Cyberwesen dank Hightech-Müll
Mit »Wolfszone« ist Christian Endres ein faszinierender Roman gelungen. Geschickt verknüpft er Themen unserer Zeit: Umweltkrise, künstliche Intelligenz und die Spaltung der Gesellschaft. Auch wenn die Handlung nicht frei von Klischees verläuft – wie etwa dem Verhalten der sensationslüsternen Pressemeute –, bleibt der Leser bis zur letzten Seite gefesselt. Mit knappen Sätzen und schnittigen Dialogen, gespickt mit Wortwitz und einer zum Teil deftigen Sprache, erzeugt der Autor ein spannendes Kopfkino, das zwischen ruhigen Einstellungen und temporeicher Action hin und her wechselt. Für den Plot ließ sich Endres, seit vielen Jahren Autor der »Spektrum«-Rubrik »Futur III«, von seiner Kurzgeschichte »Wer hat Angst vorm bösen W@lf?« inspirieren, nachzulesen unter spektrum.de/artikel/1838797. In »Wolfszone« gönnt er einem »Spektrum«-Redakteur sogar einen kurzen Gastauftritt.
Die Idee von den Cyberwesen, die dem Hightech-Müll entsprungen sind, mag weit hergeholt und wirklichkeitsfremd klingen – das Umfeld, in dem ihre Geschichte spielt, ist es nicht.

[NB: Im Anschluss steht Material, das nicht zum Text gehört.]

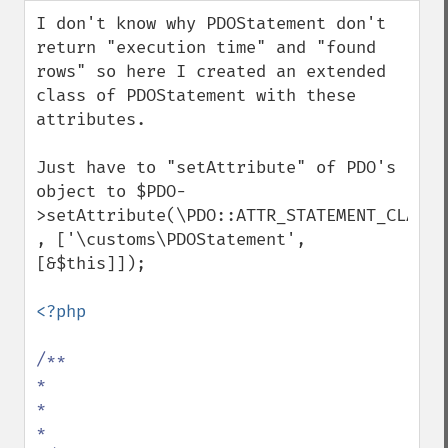
down
I don't know why PDOStatement don't 
return "execution time" and "found 
rows" so here I created an extended 
class of PDOStatement with these 
attributes.

Just have to "setAttribute" of PDO's 
object to $PDO-
>setAttribute(\PDO::ATTR_STATEMENT_CLASS 
, ['\customs\PDOStatement', 
[&$this]]);

<?php

/**

*

*

*
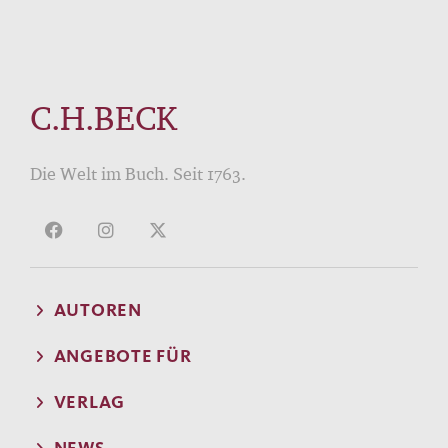
C.H.BECK
Die Welt im Buch. Seit 1763.
AUTOREN
ANGEBOTE FÜR
VERLAG
NEWS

Endres entwirft dabei kein vollständig dystopisches Bild, sondern zeigt eine Gesellschaft, die sich an die Klimakatastrophe gewöhnt und sich mit deren beiläufig erwähnten Konsequenzen wie unerträglicher Hitze, Wasserrationierung oder Überflutungen irgendwie arrangiert hat. Klimaschutzmaßnahmen wie Ökostrom oder Tempolimit, die in Endres' Zukunftsvision selbstverständlich geworden sind, scheinen zu spät gekommen zu sein. Das wirkt erschreckend real: Nicht erst in Endres' Sciencefiction-Welt, sondern bereits heute hat der Klimawandel katastrophale Folgen. Doch noch haben wir es in der Hand, dass die Welt, in der »Wolfszone« spielt, nicht Wirklichkeit wird.